BY Bree Rockbrand & Lynn Fattal

Sara McQuaid’s kitchen cupboard is filled with repurposed mason jars.

In another life, a jar that once contained pasta sauce is now filled with M&Ms. Another holds sour gummy worms, and another, boiling with irony, dry pasta. Her fridge is stocked with fresh fruits and vegetables, most of which she buys without plastic packaging. She separates her waste into different bins, making sure to recycle and compost, even though it takes up space in her kitchen. Her sweater, like most of her wardrobe, is second-hand.

“I’m kind of coming back to that sense of like, somebody made this, and now I’m responsible for it, and I need to treat it well because when I’m done with this, where is it going to go?” asks McQuaid. “To the ocean? To a landfill? God knows where. That shift is really, really, really scary and overwhelming, but it’s needed so badly right now.” 
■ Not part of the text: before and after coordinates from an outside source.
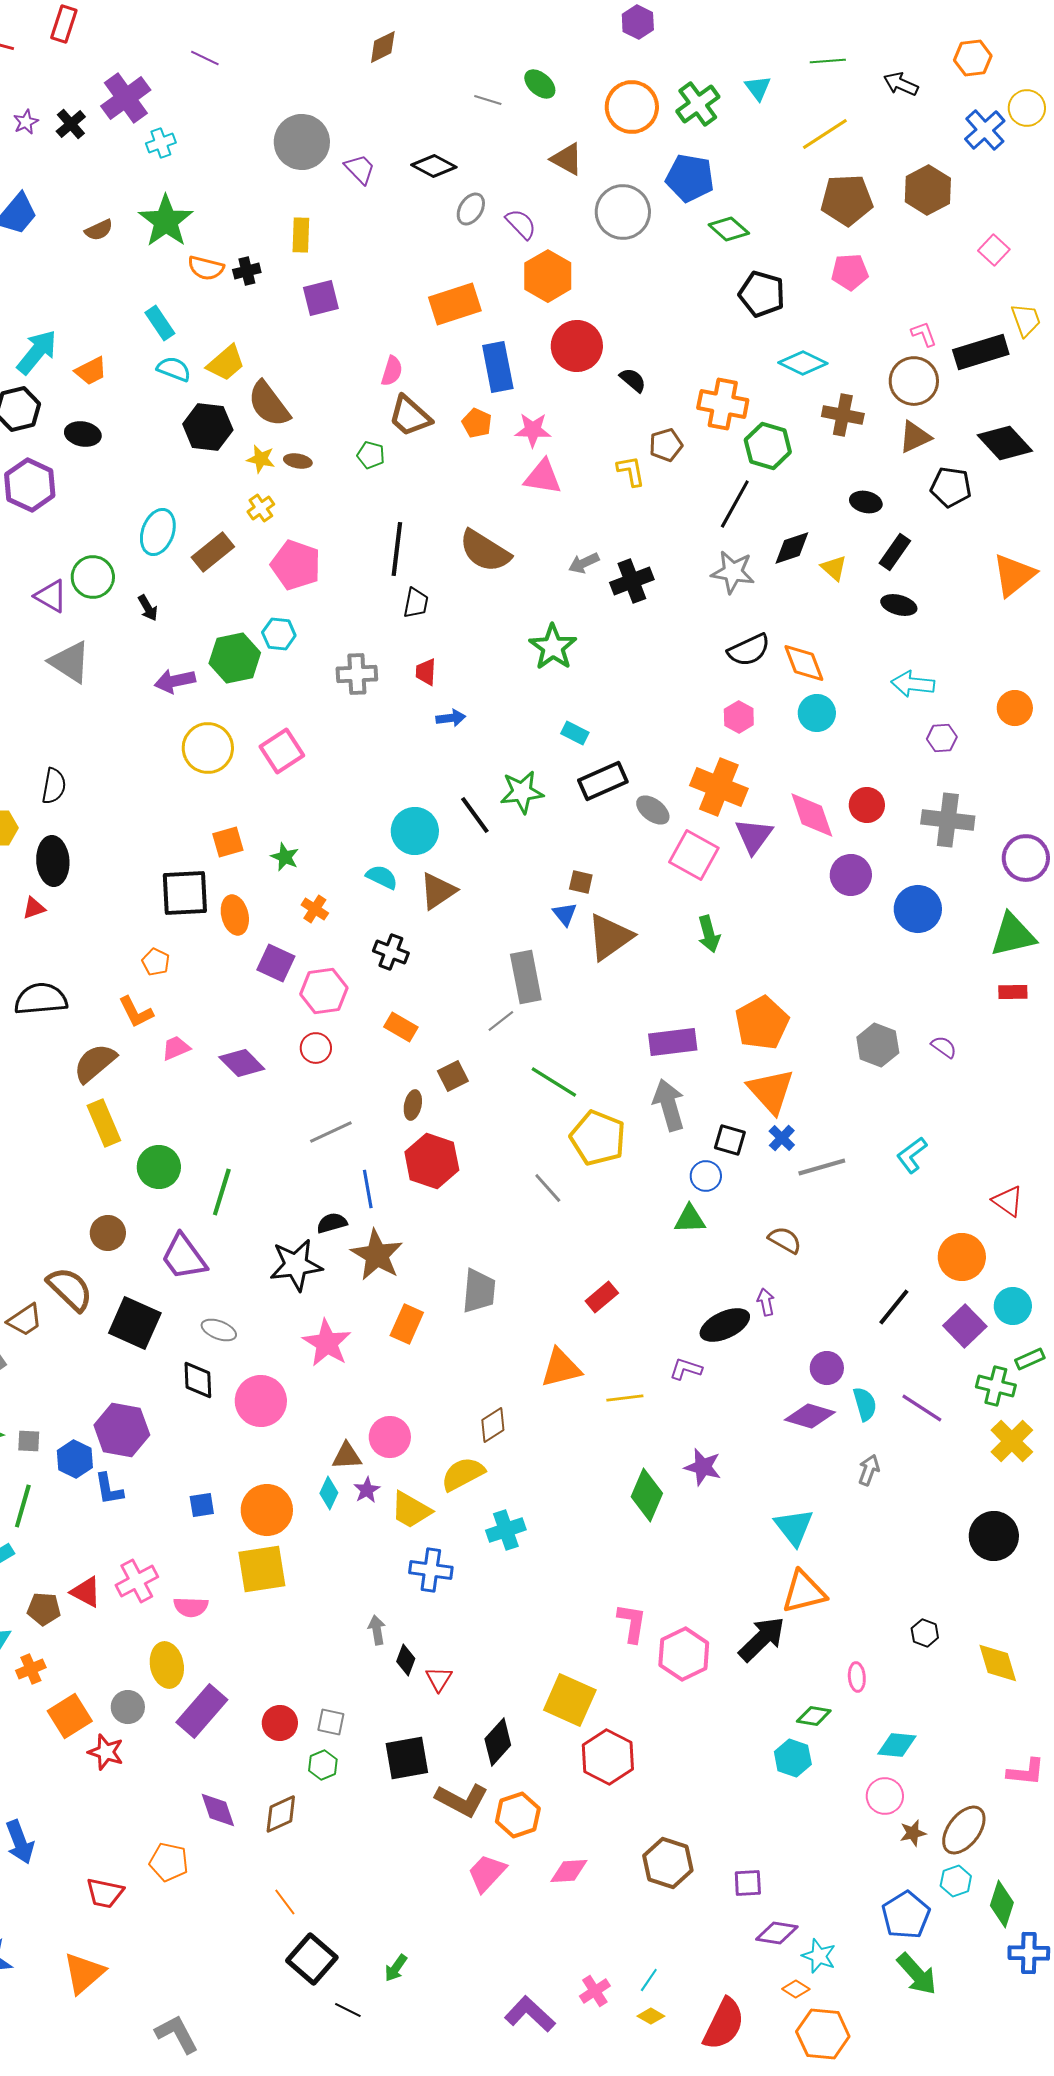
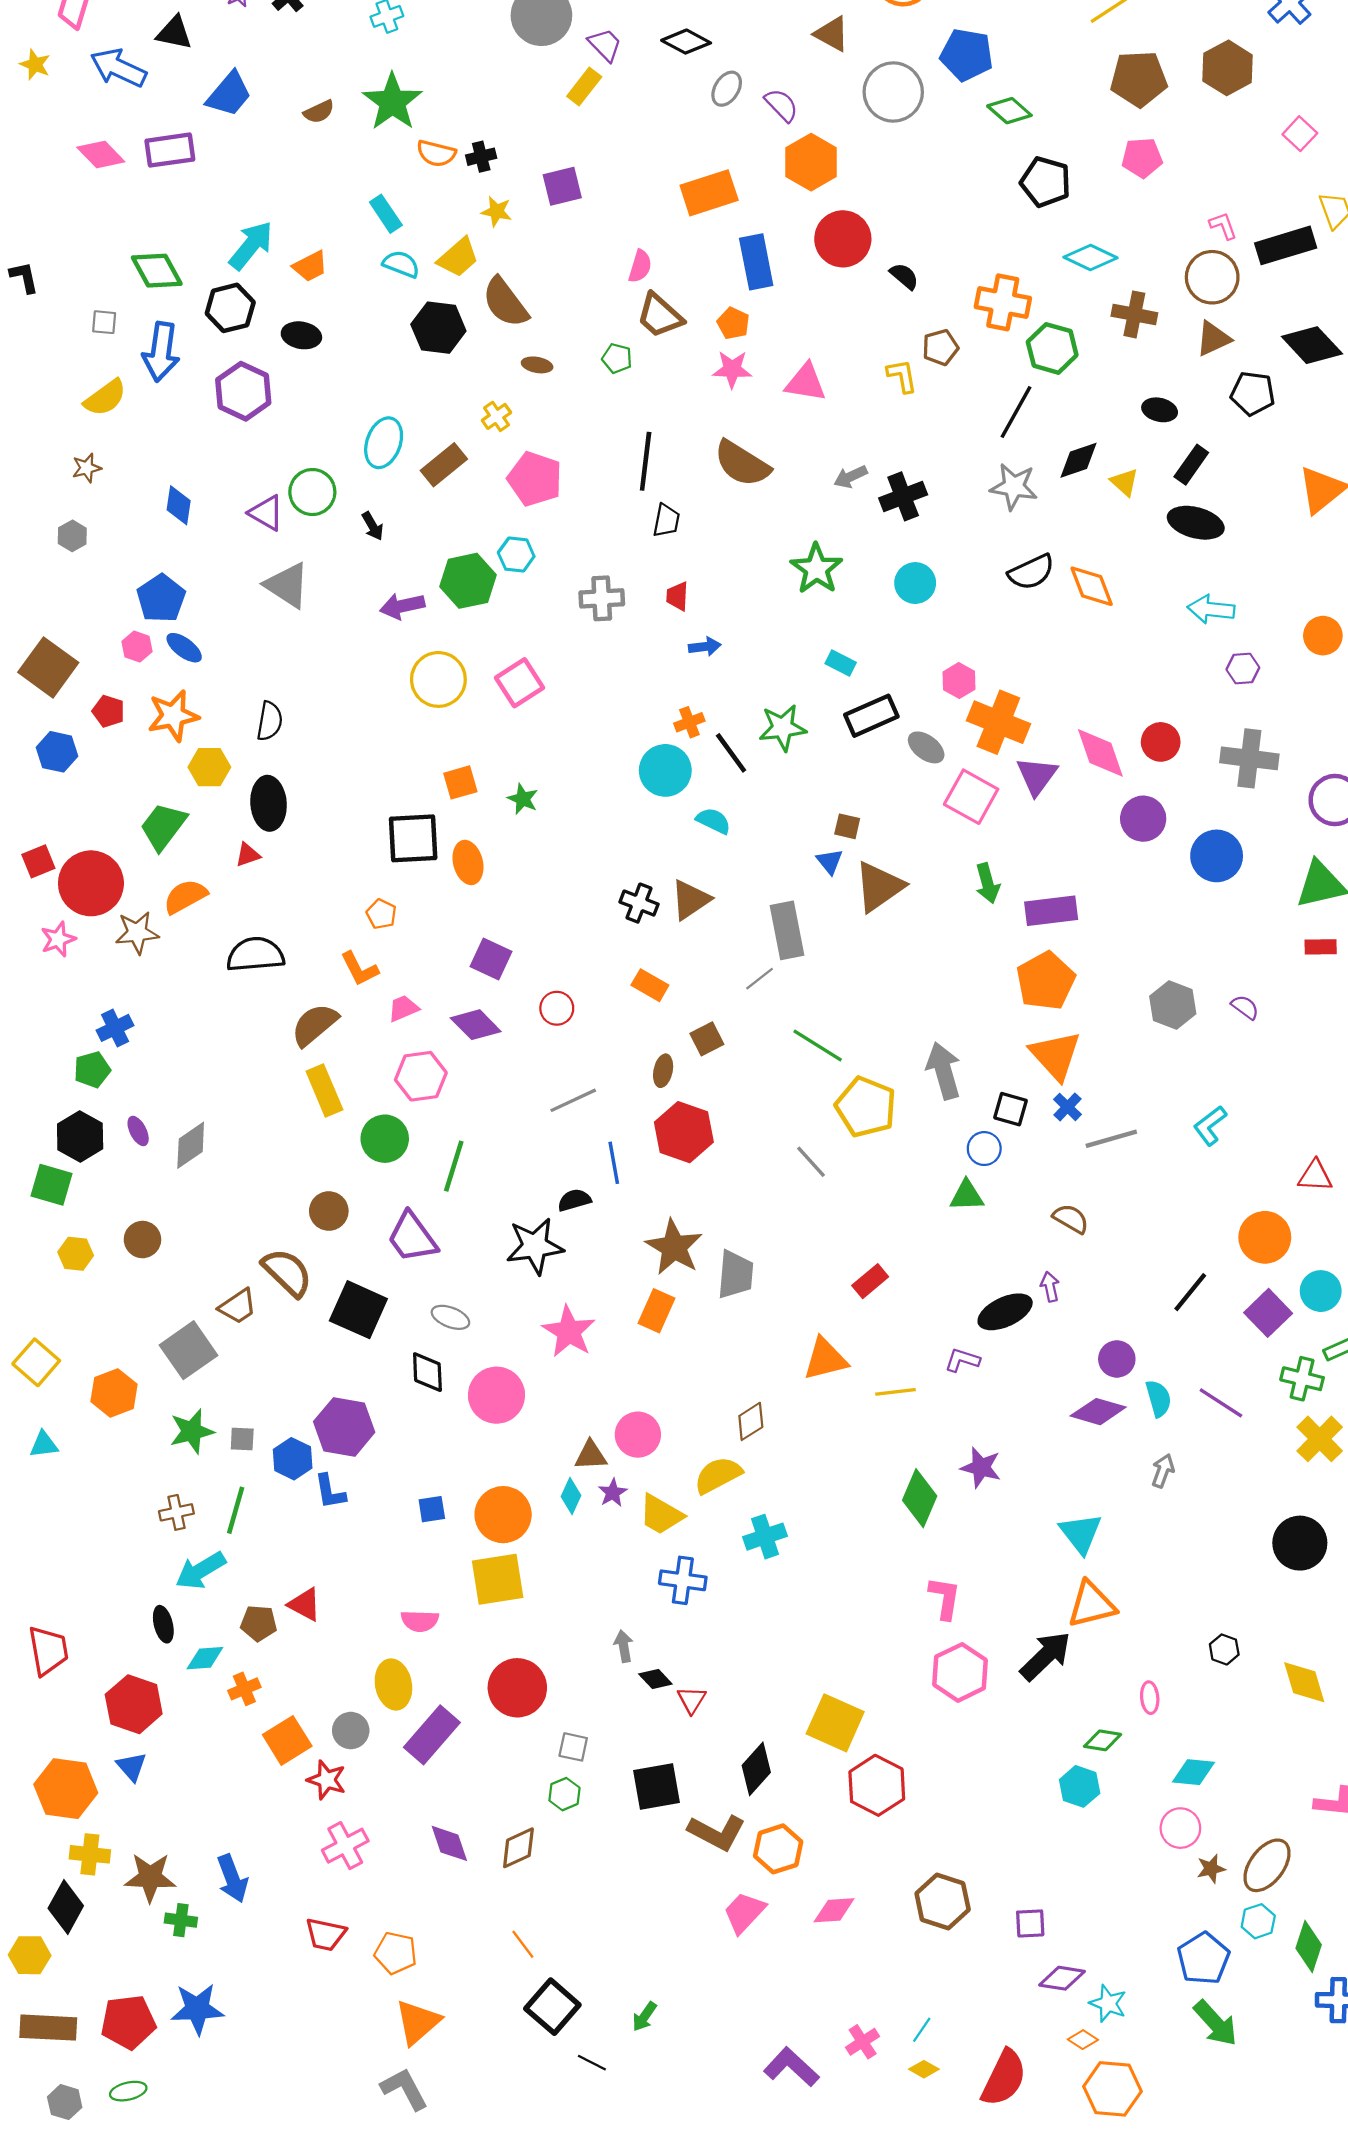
yellow rectangle: (301, 235) -> (584, 87), moved, turned 36
pink star: (533, 430) -> (732, 369), moved
yellow star: (261, 459) -> (496, 211), moved
black ellipse: (899, 605) -> (1196, 523), size x1.4
cyan circle: (817, 713) -> (915, 583), moved
pink hexagon: (739, 717) -> (959, 681), moved
cyan semicircle: (382, 877) -> (713, 821), moved
brown triangle: (438, 891) -> (690, 900), moved
orange cross: (315, 909) -> (689, 722), moved, turned 36
purple square: (276, 963) -> (491, 959), moved
pink hexagon: (324, 991) -> (421, 1076), moved
purple rectangle: (673, 1042) -> (1051, 911), moved
red triangle: (1008, 1201) -> (1315, 1176), turned -32
brown star: (377, 1255) -> (674, 1247), moved
pink cross: (137, 1581) -> (345, 1846), moved
pink L-shape: (632, 1623) -> (945, 1598), moved
black diamond: (406, 1660) -> (655, 1679), turned -64
red circle: (280, 1723) -> (517, 1688), moved, size x1.5
orange pentagon: (169, 1862) -> (396, 1953), moved
orange triangle: (84, 1973) -> (418, 2022), moved

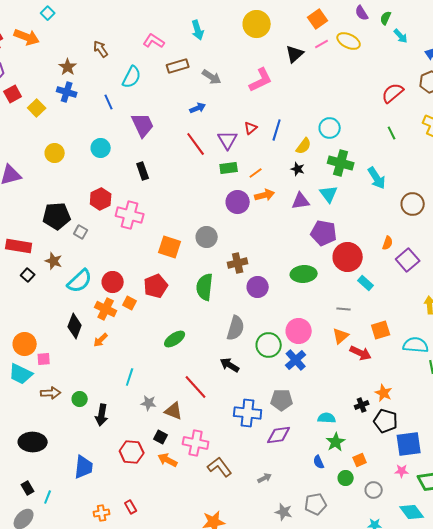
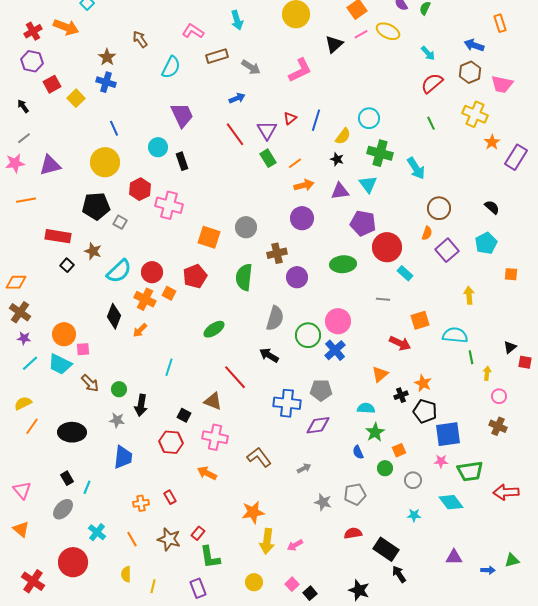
cyan arrow: (401, 36) -> (428, 53), moved
blue line: (109, 102) -> (114, 128), moved
cyan circle: (101, 148) -> (158, 147), moved
yellow circle: (55, 153) -> (105, 162), moved, size x1.5
green rectangle: (229, 168) -> (268, 158), turned 66
purple circle: (238, 202) -> (302, 218), moved
brown circle: (413, 204) -> (439, 208), moved
orange triangle: (341, 336) -> (380, 374), moved
brown arrow: (51, 393) -> (90, 383), turned 48
gray star: (149, 403) -> (117, 420), moved
black square: (161, 437) -> (184, 415), moved
pink cross: (196, 443) -> (215, 437), moved
orange arrow: (168, 460) -> (207, 473), moved

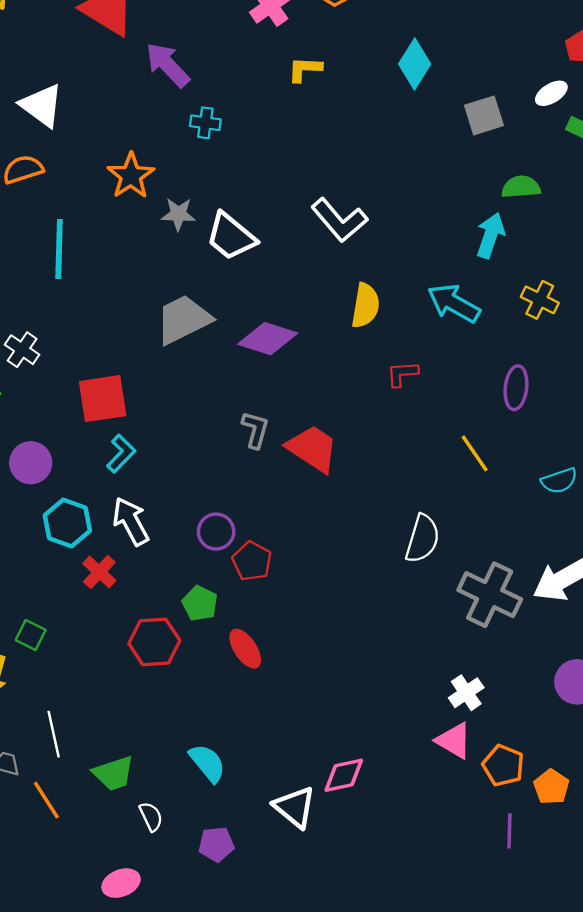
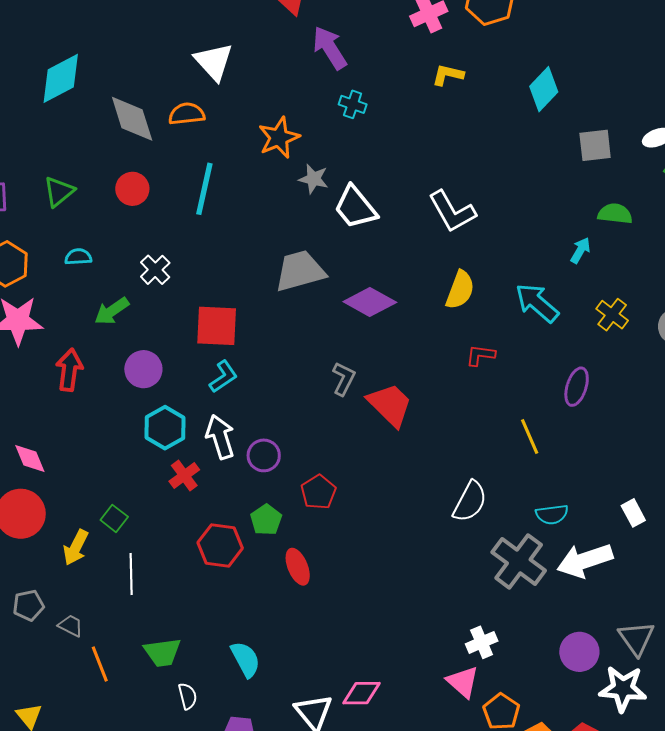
cyan arrow: (490, 235) -> (580, 250), size x0.7
cyan semicircle: (559, 481) -> (552, 514), moved
purple circle: (216, 532) -> (264, 455), moved
white line: (54, 734) -> (131, 574), moved

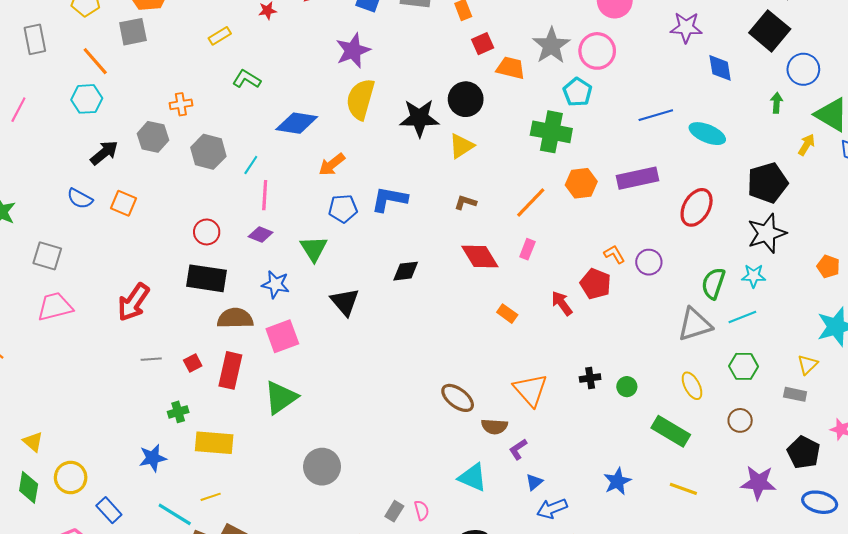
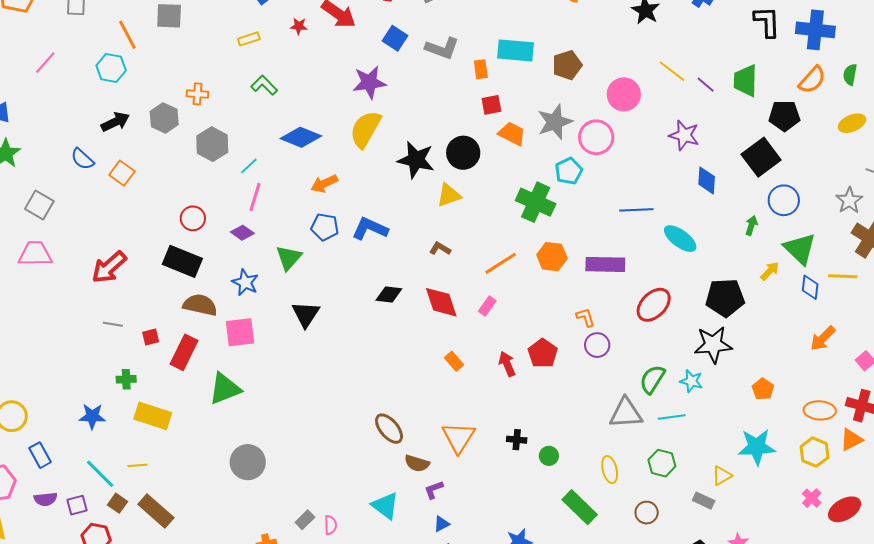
orange L-shape: (614, 254) -> (586, 317), moved
black diamond: (406, 271) -> (389, 295), moved

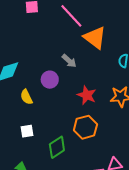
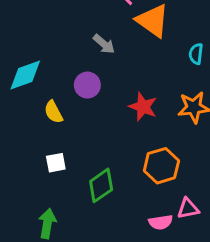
gray arrow: (69, 61) -> (104, 44), moved
orange hexagon: (85, 127) -> (161, 166), moved

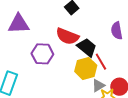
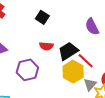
red semicircle: (67, 36) -> (46, 46), size x0.6
black trapezoid: (87, 47) -> (68, 51), turned -55

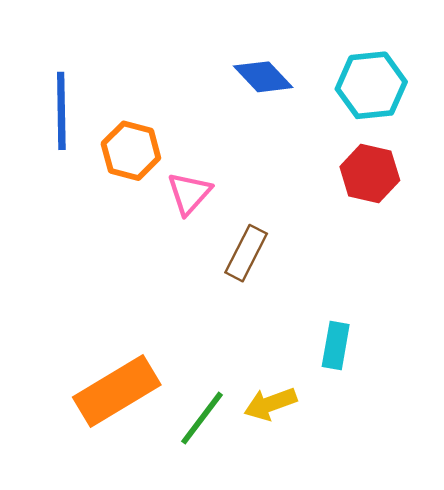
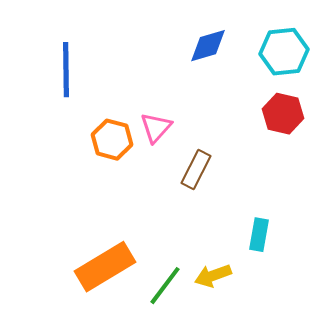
blue diamond: (263, 77) -> (208, 46), turned -63
orange hexagon: (131, 151) -> (112, 140), moved

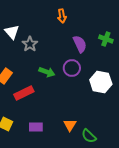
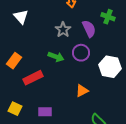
green cross: (106, 39) -> (108, 17), moved
gray star: (30, 44) -> (63, 30), moved
orange triangle: (70, 125) -> (82, 91), moved, turned 32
McQuaid’s been living a zero-waste lifestyle since 2022, when she moved to Montreal. Her interest in the lifestyle was sparked after an experience she had while living in Asia.

“I walked into this grocery store and all the bananas in the store were single wrapped in Styrofoam containers wrapped in plastic, and I thought to myself, that’s the stupidest thing I’ve ever seen,” she says. “It got me thinking, wow, all of that Styrofoam right there. If they threw all of that out right now, that would be like a whole dumpster’s worth of Styrofoam.”

She thought about the piles of food that are wasted every day. From then, McQuaid says, she began to consider her own patterns.

She doesn’t drive a car, shops at second-hand stores, and tries her best to buy groceries from zero waste and bulk stores. McQuaid knows she is an outlier – while zero-waste living is growing in popularity, it is still far from the norm.

McQuaid sorting through clothes in her closet

McQuaid tidies up her closet, made up almost exclusively of second hand clothing. Photo by Bree Rockbrand.

The City of Montreal is on its own journey to become a zero-waste city. 2025 marks the end of Montreal’s Zero-Waste 2020-2025 plan. The fourth iteration of a larger effort to meet their 2030 zero-waste goal, this plan includes significantly reducing waste generation by promoting recycling and composting, and minimizing the environmental impact of waste disposal.

While Montreal manages 930,000 tons of waste per year produced by two million residents, the 2020-2025 plan of action includes five different door-to-door collections and seven eco centers where people can drop off a variety of items.

Marie-Andrée Mauger, mayor of Verdun and one of the leaders of Montreal’s ecological transition, believes the plan has been successful so far.

“More than half the boroughs of Montreal have already reached the target of producing less than 400 kilos of waste per person per year,” she says.

According to Mauger, this includes all types of waste, from organics to recyclable materials.

Montreal is still underway to deploy collection at every door in the city, says Mauger, including around 40,000 businesses, industries or institutions that have municipal waste collection. Other initiatives to reduce waste include programs designed to educate citizens on proper waste management separation.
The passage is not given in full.